Hold on to your coaster cars, Nintendo fans, because with the release of Coaster Crazy Deluxe for the Wii U eShop, gaming just got a whole lot crazier….or did it? Frontier’s latest iOS port proves that despite Nintendo’s concerted efforts to simplify the process for converting indie titles to Wii U, some games are better suited to the smaller, decidedly less crazy format of mobile devices.
Coaster Crazy Deluxe follows a group of roller coaster-riding wackos — called the Crazies — all over the globe. The player’s objective is to build and create gravity-defying coasters for the crazies to enjoy on any continent they wish. Along the way items are unlocked, experience points allow players to level up and piles of cold hard cash are earned, the latter of which can be used to purchase upgrades for the coasters. When a coaster is completed, the player launches a demo ride for the Crazies, but if it‘s poorly constructed — such as a turn being too sharp or a tunnel being too close to the railing — the resulting crash sends them tumbling through the air in a harrowing cutscene of destruction.
These mechanics might sound basic, but they're engaging enough to sustain player interest. New objectives arise with each area, such as “build a coaster with at least three loops” or “achieve at least 100,000 points”, and while these challenges add to the overall gameplay, Coaster Crazy Deluxe suffers from a lack of any genuine narrative that might give players something to strive for.
All we know of the Crazies — who are comprised of a wacky police officer, an alien, a chain-breaking zombie and a host of other misfits — is that they love riding coasters, even when they crash and burn (which they do, often). Although this type of game has no real demand for an actual plot, some sort of loose objective would have definitively increased the game’s replay value.
One area of success, however, is Coaster Crazy Deluxe’s overall presentation. The team at Frontier are clearly experienced, fun-loving gamers, as evidenced by the unique settings for coaster construction (Alcatraz and The Moon being just two examples) and the colourful and quirky character design. In addition, the gameplay mechanics are intuitive and simple, but challenging enough to keep players coming back for more. Either the stylus or the analog sticks can be used to move the camera, adjust the track, or select different icons in the menu. While coaster rides are rolling, the gyro function of the GamePad allows you to adjust perspective as if the player is one of the Crazies going along for the ride.

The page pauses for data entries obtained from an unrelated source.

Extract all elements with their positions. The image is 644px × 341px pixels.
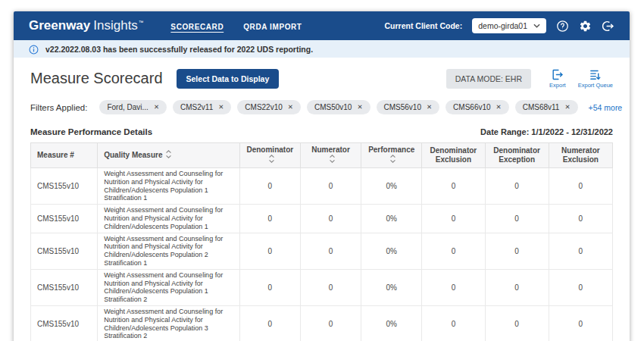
table-row: CMS155v10 Weight Assessment and Counseli… (31, 168, 613, 205)
cell-measure-number: CMS155v10 (31, 305, 98, 341)
data-mode-badge: DATA MODE: EHR (446, 69, 531, 89)
measure-performance-table: Measure # Quality Measure Denominator Nu… (30, 142, 613, 341)
cell-denominator: 0 (239, 305, 300, 341)
filter-chip[interactable]: CMS2v11 ✕ (173, 100, 231, 114)
cell-numerator-exclusion: 0 (549, 168, 612, 205)
filter-chip[interactable]: CMS56v10 ✕ (377, 100, 440, 114)
table-row: CMS155v10 Weight Assessment and Counseli… (31, 233, 613, 269)
brand-logo: GreenwayInsights™ (29, 18, 143, 33)
release-banner: v22.2022.08.03 has been successfully rel… (14, 40, 630, 58)
nav-tab-qrda-import[interactable]: QRDA IMPORT (243, 23, 302, 31)
header-right-group: Current Client Code: demo-girda01 (385, 18, 614, 33)
client-code-label: Current Client Code: (385, 21, 463, 30)
cell-performance: 0% (361, 269, 422, 305)
cell-numerator: 0 (300, 233, 361, 269)
settings-gear-icon[interactable] (579, 20, 592, 33)
release-banner-message: v22.2022.08.03 has been successfully rel… (45, 45, 313, 54)
info-icon (29, 44, 39, 54)
col-header-quality-measure[interactable]: Quality Measure (98, 143, 239, 168)
cell-quality-measure: Weight Assessment and Counseling for Nut… (98, 168, 239, 205)
filter-chip-label: CMS56v10 (384, 103, 421, 111)
more-filters-link[interactable]: +54 more (589, 103, 623, 112)
col-header-measure-number: Measure # (31, 143, 98, 168)
cell-measure-number: CMS155v10 (31, 233, 98, 269)
col-header-denominator-exception: Denominator Exception (485, 143, 549, 168)
filter-chip[interactable]: CMS68v11 ✕ (515, 100, 578, 114)
section-heading-row: Measure Performance Details Date Range: … (14, 117, 630, 142)
table-row: CMS155v10 Weight Assessment and Counseli… (31, 205, 613, 233)
cell-denominator: 0 (239, 205, 300, 233)
cell-denominator-exception: 0 (485, 305, 549, 341)
cell-quality-measure: Weight Assessment and Counseling for Nut… (98, 205, 239, 233)
export-label: Export (549, 82, 566, 89)
filter-chip-label: Ford, Davi... (107, 103, 148, 111)
page-title: Measure Scorecard (30, 70, 163, 87)
chip-remove-icon[interactable]: ✕ (218, 104, 224, 111)
cell-numerator: 0 (300, 205, 361, 233)
chip-remove-icon[interactable]: ✕ (496, 104, 502, 111)
filter-chip[interactable]: CMS22v10 ✕ (237, 100, 301, 114)
cell-performance: 0% (361, 168, 422, 205)
table-header-row: Measure # Quality Measure Denominator Nu… (31, 143, 613, 168)
export-queue-icon (589, 68, 602, 81)
filter-chip-label: CMS66v10 (453, 103, 490, 111)
cell-denominator-exception: 0 (485, 205, 549, 233)
table-row: CMS155v10 Weight Assessment and Counseli… (31, 305, 613, 341)
cell-denominator: 0 (239, 269, 300, 305)
col-header-denominator-exclusion: Denominator Exclusion (422, 143, 485, 168)
section-title: Measure Performance Details (30, 127, 152, 136)
sort-icon (268, 155, 275, 165)
sort-icon (389, 155, 396, 165)
chip-remove-icon[interactable]: ✕ (564, 104, 570, 111)
filter-chip-label: CMS68v11 (523, 103, 560, 111)
cell-denominator-exclusion: 0 (422, 205, 485, 233)
export-icon (551, 68, 564, 81)
chip-remove-icon[interactable]: ✕ (154, 104, 159, 111)
cell-denominator-exclusion: 0 (422, 305, 485, 341)
cell-measure-number: CMS155v10 (31, 269, 98, 305)
brand-name-light: Insights (93, 18, 138, 33)
col-header-performance[interactable]: Performance (361, 143, 422, 168)
nav-tab-scorecard[interactable]: SCORECARD (170, 23, 224, 31)
client-code-dropdown[interactable]: demo-girda01 (472, 18, 546, 33)
filter-chip[interactable]: CMS66v10 ✕ (445, 100, 509, 114)
chevron-down-icon (533, 23, 540, 28)
client-code-value: demo-girda01 (478, 21, 527, 30)
chip-remove-icon[interactable]: ✕ (357, 104, 362, 111)
cell-numerator: 0 (300, 168, 361, 205)
filter-chip-label: CMS50v10 (314, 103, 352, 111)
export-queue-button[interactable]: Export Queue (578, 68, 613, 89)
cell-denominator: 0 (239, 233, 300, 269)
date-range-label: Date Range: 1/1/2022 - 12/31/2022 (480, 127, 613, 136)
sort-icon (329, 155, 336, 165)
toolbar-right-group: DATA MODE: EHR Export (446, 68, 613, 89)
col-header-numerator-exclusion: Numerator Exclusion (549, 143, 612, 168)
filter-chip-label: CMS22v10 (245, 103, 282, 111)
cell-denominator-exception: 0 (485, 233, 549, 269)
cell-measure-number: CMS155v10 (31, 205, 98, 233)
filter-chip-label: CMS2v11 (180, 103, 213, 111)
export-button[interactable]: Export (549, 68, 566, 89)
app-header: GreenwayInsights™ SCORECARD QRDA IMPORT … (14, 11, 630, 40)
sort-icon (165, 150, 172, 161)
filter-chip[interactable]: CMS50v10 ✕ (307, 100, 370, 114)
brand-name-bold: Greenway (29, 18, 90, 33)
chip-remove-icon[interactable]: ✕ (427, 104, 432, 111)
cell-numerator-exclusion: 0 (549, 305, 612, 341)
cell-denominator-exclusion: 0 (422, 168, 485, 205)
trademark-symbol: ™ (139, 20, 144, 25)
main-nav: SCORECARD QRDA IMPORT (170, 23, 302, 31)
cell-denominator-exception: 0 (485, 269, 549, 305)
select-data-button[interactable]: Select Data to Display (177, 69, 280, 89)
filters-row: Filters Applied: Ford, Davi... ✕ CMS2v11… (14, 95, 630, 117)
logout-icon[interactable] (602, 20, 614, 33)
chip-remove-icon[interactable]: ✕ (288, 104, 293, 111)
col-header-numerator[interactable]: Numerator (300, 143, 361, 168)
cell-performance: 0% (361, 233, 422, 269)
cell-quality-measure: Weight Assessment and Counseling for Nut… (98, 305, 239, 341)
measure-table-container: Measure # Quality Measure Denominator Nu… (14, 142, 630, 341)
col-header-denominator[interactable]: Denominator (239, 143, 300, 168)
filter-chip[interactable]: Ford, Davi... ✕ (99, 100, 167, 114)
help-icon[interactable] (556, 20, 569, 33)
cell-numerator-exclusion: 0 (549, 269, 612, 305)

Players looking to explore their creative side are also provided with an additional "sandbox" mode that takes place on The Moon, where there are no specific challenges except the limitations of a player's own creativity. This mode, along with the ability to share coaster creations with friends online, adds some unique gameplay elements and has the potential to be genuinely addictive.
But crazy, this ain’t. Before delving into Coaster Crazy Deluxe, players should be aware that despite a title that implies action-oriented gameplay, this is a simulation game through and through. Coasters are built using the GamePad’s stylus and touch screen, and once completed, the demo launched by the player results in a long cut scene in which the Crazies ride the coaster to determine if it will meet that area’s specifications and avoid crashing. If that doesn't sound exciting to you on paper, then it won't in reality, either.
This particular brand of gameplay that uses intricate design followed by extended viewing is inherently appropriate for small devices like tablets, phones, or perhaps…the Wii U GamePad? Also, although the game can be played on the Wii U’s portable screen, for some inexplicable reason, all of its music and sound effects are missing on the GamePad. This is truly a shame, especially when other indie games like Nano Assault Neo have demonstrated that success can be achieved on both the big screen and Wii U's unique portable controller.
Coaster Crazy Deluxe features intuitive controls and a large number of features which make it a worthy entry in the niche coaster building genre, especially at its budget price. However, its conversion to the Wii U has resulted in a slightly muddled final product, as the nature of its gameplay feels barren and almost boring on a big screen, while fully enjoying the game on the GamePad is impossible due to the puzzling lack of audio. It's a more than competent coaster builder, but Wii U owners who also possess an iOS device — a platform on which Coaster Crazy Deluxe is arguably more comfortable — would be crazy to purchase the game in this format.